◆揖斐川のNPOが24日からシベリア追悼訪問 ◆




祈り人形を作製した高橋副理事長(左)と竹とんぼを手掛けた長柄さん=揖斐川町乙原で

 NPO法人「ロシアとの友好・親善をすすめる会」(揖斐川町東横山)の一行が二十四日から三十日まで、シベリア南東部のアムール州イワノフカ村などを訪れる。シベリア出兵やシベリア抑留の犠牲者を追悼し、現地の人たちと交流を深めるための旅。六年目となる今回は、手作りの竹とんぼと祈り人形を現地へのおみやげに持参する。
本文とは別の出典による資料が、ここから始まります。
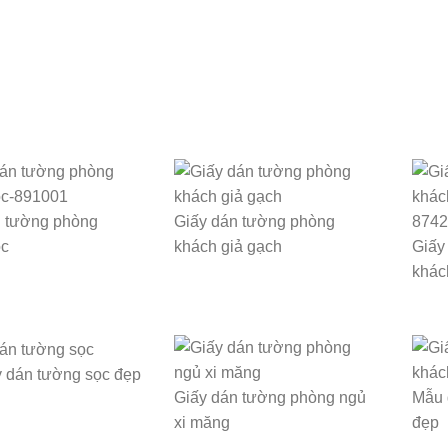
n tường phòng
Giấy dán tường phòng
ọc
khách giả gạch
Giấy
khác
 dán tường sọc đẹp
Giấy dán tường phòng ngủ
Mẫu 
xi măng
đẹp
 イワノフカはシベリア出兵時、日本軍がゲリラ部隊の拠点とみて民間人約三百人を虐殺したとされる場所。シベリア抑留では多くの日本人捕虜が周辺の収容所で命を落とし、一九九五年に全国抑留者補償協議会の故・斎藤六郎会長が双方の冥福を祈って同地に日ロ共同追悼碑を建立した。
 今回訪露するのは、抑留体験があり、NPO発足前から約二十年にわたって慰霊を続ける揖斐川町東横山の横山周導理事長(87)ら十人。追悼碑のほか、周辺の日本人墓地、村役場、学校、施設などを訪れ、墓地の管理人や現地の子どもと交流する。
 竹とんぼは、同町清水の長柄佳朗さん(70)がキリの木を削って五十六本を制作した。昨年は児童養護施設などで子どもに四十五本を贈ったが全員には配りきれなかったといい、「全部の子に行きわたれば」と長柄さん。今回は同行しないものの、仲間に託す。
 同町乙原の高橋毅副理事長(68)も高さ十センチ前後の祈り人形を六体ずつ、十セット用意。自宅畑のクリの枝を使い、水性ペイントでこけし顔を描いて完成させた。高橋副理事長は「地元のおみやげを届けたかった。日本文化を知ってもらえたら」と話している。